Outstanding Academic Social Instructional Services (OASIS) NC provides educational and social support services for children, young adults and families with special needs, including a year-round private school at SEA Academy. SEA students practice overcoming communication challenges and develop storytelling skills in their classes. As part of their curriculum, SEA kids get to hone their skills outside of the classroom as filmmakers. They will showcase their works in the OASIS Film Festival on November 16 at Stone Theatre at the Pointe.
“We began [OASIS Film Festival] last year because we wanted to find a way to incorporate student goals with something fun and engaging,” Pollock explains. “This project not only helps with the technology skills, but they work on their storytelling, social, speech, research and decision-making skills.”
The second annual OASIS Film Festival will feature eight 2- to 5-minute short films, ranging from documentary to comedy. All films are based on environmental issues or topics inspired by SEA Academy’s Protect the Planet initiative, which launched earlier in the year. Other than the required theme, students had freedom to decide on all creative aspects of the filmmaking process, by exploring their own interests from start to finish, with support given as needed.
“There were still times when a teacher would point out areas the audience may not have the background or insight the students had on a topic,” Pollock notes. “Overall they did wonderful with this and we could not be more proud. I think the beautiful thing about these films is it allows people to be brought into their world, on the way their brain works.”
While not much has changed with the festival in its second year, the most notable difference is student excitement and preparedness. Equipped with iPhones and iPads, students and their “teacher assistants” worked together to edit films. In the end, however, the young filmmakers made all final decisions, from each film’s outline and script, to casting, props and set design.
“Knowing what to expect during the filmmaking process from last year has given many of the students confidence and motivation to make decisions and become leaders when they otherwise would have avoided such things,” Pollock details. “We wanted to create a process that made the students feel empowered, while providing them with support to be successful and proud of their final product, [and] being able to say it is truly theirs.”
It took a few tries to get it right, but 12-year-old Jackson Albritton’s “The Adventure Boi’s” takes viewers on an exploration of the rainforest. “I want to teach people about [how the rainforest is dying],” he says.
Sophomore Regan Marlowe, age 16, entered the film festival for the first time this year with “The 3 R’s: The Edu-tainment Edition.” “It’s about helping the planet and cleaning up the earth,” the young filmmaker notes. “It is important because we don’t want animals to be sick.”
Other films cover ways individuals can reduce their negative impact on the environment, as well as how human activities and decisions impact animals and habitats around us.

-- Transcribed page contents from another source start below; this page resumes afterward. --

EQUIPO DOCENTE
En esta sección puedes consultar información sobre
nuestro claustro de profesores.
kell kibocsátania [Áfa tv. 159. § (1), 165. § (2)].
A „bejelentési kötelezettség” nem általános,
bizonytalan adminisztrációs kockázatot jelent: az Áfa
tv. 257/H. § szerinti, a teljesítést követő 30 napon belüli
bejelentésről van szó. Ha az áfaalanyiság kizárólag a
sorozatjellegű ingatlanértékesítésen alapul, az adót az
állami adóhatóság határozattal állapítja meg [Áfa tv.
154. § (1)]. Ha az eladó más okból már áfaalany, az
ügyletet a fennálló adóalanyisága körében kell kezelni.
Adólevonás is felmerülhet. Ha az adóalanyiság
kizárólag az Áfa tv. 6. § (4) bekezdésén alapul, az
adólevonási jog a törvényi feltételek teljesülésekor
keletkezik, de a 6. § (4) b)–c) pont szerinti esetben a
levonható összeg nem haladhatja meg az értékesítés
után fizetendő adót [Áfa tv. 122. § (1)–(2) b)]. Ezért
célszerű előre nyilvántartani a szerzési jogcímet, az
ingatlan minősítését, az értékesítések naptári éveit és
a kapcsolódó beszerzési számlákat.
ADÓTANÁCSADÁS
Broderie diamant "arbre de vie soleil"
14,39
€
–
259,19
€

Another short doc explores the environmental impact of the Industrial Revolution,, while ocean pollution is addressed as a video game in “James the Orca Whale Saves the Ocean.”
“One of our films is called ‘Save the World Game Show’ created by students Rowan [Raddigan] and Hayden [Tinkle],” Pollock continues. “Both students have a lot of initiative and creative ideas, as well as a passion for performing. They decided to create a game show entirely about dos and don’ts of reduce, reuse, recycle.”

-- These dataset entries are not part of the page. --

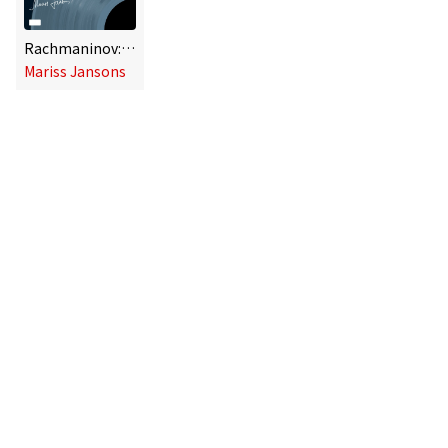
Rachmaninov: Symphony No. 3, Op. 44 & Symphonic Dances, Op. 45
Mariss Jansons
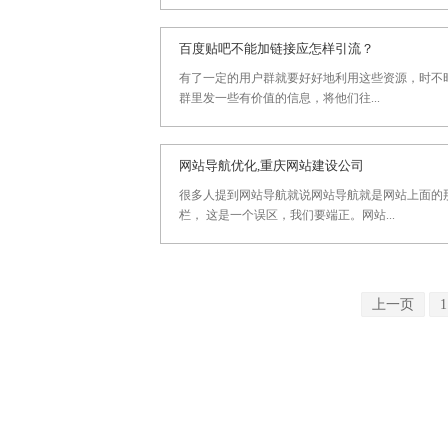
百度贴吧不能加链接应怎样引流？
有了一定的用户群就要好好地利用这些资源，时不
群里发一些有价值的信息，将他们往...
网站导航优化,重庆网站建设公司
很多人提到网站导航就说网站导航就是网站上面的
栏， 这是一个误区，我们要端正。网站...
上一页
1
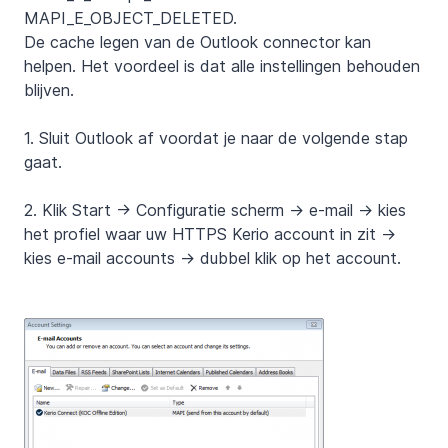
MAPI_E_OBJECT_DELETED.
De cache legen van de Outlook connector kan
helpen. Het voordeel is dat alle instellingen behouden
blijven.
1. Sluit Outlook af voordat je naar de volgende stap
gaat.
2. Klik Start -> Configuratie scherm -> e-mail -> kies
het profiel waar uw HTTPS Kerio account in zit ->
kies e-mail accounts -> dubbel klik op het account.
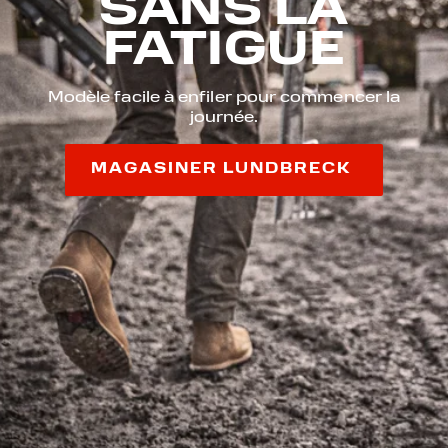
SANS LA
FATIGUE
Modèle facile à enfiler pour commencer la
journée.
MAGASINER LUNDBRECK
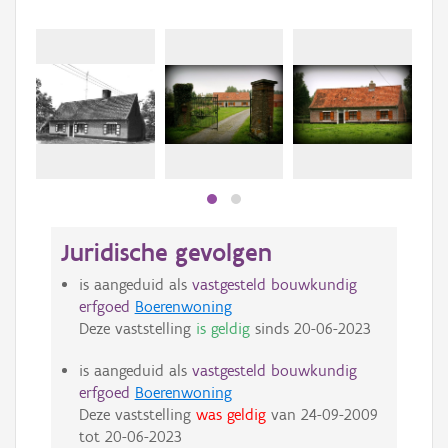
Juridische gevolgen
is aangeduid als
vastgesteld bouwkundig
erfgoed
Boerenwoning
Deze vaststelling
is geldig
sinds
20-06-2023
is aangeduid als
vastgesteld bouwkundig
erfgoed
Boerenwoning
Deze vaststelling
was geldig
van
24-09-2009
tot
20-06-2023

While Mia Lou Tomaselli, age 13, still needs a title, her love of growing plants inspired her work about sustainable gardening. Tomaselli’s piece is illustrated and she quickly learned that drawing is a lot harder when it’s not for leisure. This is her second year participating in the filmmaking process, which has helped her be creative with character development—even when characters aren’t like her.

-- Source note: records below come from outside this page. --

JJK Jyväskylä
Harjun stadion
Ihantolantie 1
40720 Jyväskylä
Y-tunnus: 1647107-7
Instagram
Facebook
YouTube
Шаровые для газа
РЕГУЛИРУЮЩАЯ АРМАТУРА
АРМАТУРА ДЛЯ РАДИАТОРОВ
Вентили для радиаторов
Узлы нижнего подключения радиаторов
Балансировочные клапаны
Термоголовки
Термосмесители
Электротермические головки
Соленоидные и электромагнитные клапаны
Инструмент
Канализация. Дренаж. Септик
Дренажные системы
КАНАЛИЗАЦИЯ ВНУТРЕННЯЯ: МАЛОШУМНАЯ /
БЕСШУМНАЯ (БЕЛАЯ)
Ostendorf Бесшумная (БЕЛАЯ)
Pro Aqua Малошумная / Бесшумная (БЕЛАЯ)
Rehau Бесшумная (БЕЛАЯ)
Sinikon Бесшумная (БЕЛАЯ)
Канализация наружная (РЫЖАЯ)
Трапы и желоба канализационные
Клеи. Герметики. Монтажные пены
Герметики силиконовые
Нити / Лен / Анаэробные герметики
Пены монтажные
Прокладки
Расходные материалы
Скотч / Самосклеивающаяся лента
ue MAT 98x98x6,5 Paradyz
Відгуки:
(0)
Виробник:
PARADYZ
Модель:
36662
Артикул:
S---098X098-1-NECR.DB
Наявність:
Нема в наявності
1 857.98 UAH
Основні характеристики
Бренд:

“It helped me to remember how to put myself into my character’s shoes,” she clarifies. “Last year I learned that you just have to really get into your character. . . . You gotta think like your character. I am very excited to be sharing my art with everyone.”
OASIS Film Festival is free and open to the public, with concessions open at the Pointe Theatre as well. While there is no official fundraising aspect, if attendees want to contribute to OASIS NC or SEA Academy, they can visit oasisnc.org. Folks can see last’s year’s films at vimeo.com/oasisnc.